Wikidata:WikiFactMine/Annotation for fact mining

This page is a project proposal. Please help develop it by contributing on the Talk page.

WikiFactMine proposes to improve its fact-mining pipeline, in particular for Wikidata statements, by modifying the inputs and direct outputs of its system. The internal processes, such as the use of dictionaries, are not expected to change substantially.

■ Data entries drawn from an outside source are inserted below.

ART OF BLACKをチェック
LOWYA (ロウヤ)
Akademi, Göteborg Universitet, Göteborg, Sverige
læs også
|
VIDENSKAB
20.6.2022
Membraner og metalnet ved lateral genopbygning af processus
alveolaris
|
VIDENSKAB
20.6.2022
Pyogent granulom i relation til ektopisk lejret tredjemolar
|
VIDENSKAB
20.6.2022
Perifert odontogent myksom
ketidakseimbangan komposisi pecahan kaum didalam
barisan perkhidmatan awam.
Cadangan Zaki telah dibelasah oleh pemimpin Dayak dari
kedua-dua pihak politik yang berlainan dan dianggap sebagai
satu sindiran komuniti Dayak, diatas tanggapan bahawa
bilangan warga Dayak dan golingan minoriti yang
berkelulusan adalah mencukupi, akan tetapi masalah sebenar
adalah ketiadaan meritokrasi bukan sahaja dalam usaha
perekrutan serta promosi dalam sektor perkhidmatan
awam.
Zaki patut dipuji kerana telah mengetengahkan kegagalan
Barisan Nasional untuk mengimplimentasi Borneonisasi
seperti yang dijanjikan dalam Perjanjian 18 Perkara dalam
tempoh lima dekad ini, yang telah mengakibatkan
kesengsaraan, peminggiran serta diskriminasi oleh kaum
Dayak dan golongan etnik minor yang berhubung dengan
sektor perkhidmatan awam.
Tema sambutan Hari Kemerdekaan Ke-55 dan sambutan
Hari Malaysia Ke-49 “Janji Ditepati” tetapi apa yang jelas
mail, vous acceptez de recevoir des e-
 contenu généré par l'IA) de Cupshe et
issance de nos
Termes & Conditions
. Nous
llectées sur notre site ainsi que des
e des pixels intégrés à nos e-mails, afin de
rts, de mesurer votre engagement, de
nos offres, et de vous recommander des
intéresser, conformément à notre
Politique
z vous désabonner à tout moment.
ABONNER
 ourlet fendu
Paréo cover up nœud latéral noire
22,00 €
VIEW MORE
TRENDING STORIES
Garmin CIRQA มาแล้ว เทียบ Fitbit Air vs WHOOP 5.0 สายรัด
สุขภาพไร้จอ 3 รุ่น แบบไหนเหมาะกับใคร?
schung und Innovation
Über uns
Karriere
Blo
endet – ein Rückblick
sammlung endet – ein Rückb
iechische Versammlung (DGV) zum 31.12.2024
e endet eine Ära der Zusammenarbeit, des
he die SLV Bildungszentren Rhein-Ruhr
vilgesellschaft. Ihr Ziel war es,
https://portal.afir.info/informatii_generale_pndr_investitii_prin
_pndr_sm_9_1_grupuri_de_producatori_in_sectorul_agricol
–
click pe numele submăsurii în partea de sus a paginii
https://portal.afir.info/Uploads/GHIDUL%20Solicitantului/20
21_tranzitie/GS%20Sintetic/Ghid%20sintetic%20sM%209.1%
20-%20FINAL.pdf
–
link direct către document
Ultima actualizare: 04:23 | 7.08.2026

The overall idea is to create a type of site new to Wikimedia, on which text mining can be done of various kinds. A particular proposal is being developed, to show the possibilities.

Wiki platform

It is planned to set up a MediaWiki site, which would host the full text of open access scientific papers: these could be added, realistically, at a rate of 1000 per week say, in wikitext form. This content would be static, and the hosting pages would be protected.

Annotations would be robustly attached to points in the paper (or, for metadata, to a special point). They would not be stored in the text, but elsewhere, as a data structure conforming to the W3C standard for annotation.

Neither the idea of a site storing the text of open access papers, nor the idea of an annotation system of this kind, is innovative in itself. The idea is to exploit these concepts, by designing machine-readable annotations able to take the strain and serve as a data structure for algorithms required to add value to Wikidata.

Inputs

The most desirable type of paper to download to the system is the systematic review (Q1504425) of relevance to medicine. The project would aim to take the exact characterisation of its papers as sources seriously, by adopting and formalising w:WP:MEDRS, a Wikipedia guideline on reliability of sources for medical referencing (rather than purely scientific purposes). To deliver this objective, work needs to be done on the guideline (to convert it via a data model into a decision algorithm), and the source metadata available. This work would build on advances made this year on the WikiCite front.

Outputs

Simply put, an annotation that is close enough to the input format for the QuickStatements (Q20084080) could be "harvested" from the annotations by a bot, and added to Wikidata. The proposal is that such a bot would apply an algorithm that correctly combined relevant source metadata, and human approval of the fact mining that had occurred. Adequate records would exist in the annotation to allow troubleshooting of the additions.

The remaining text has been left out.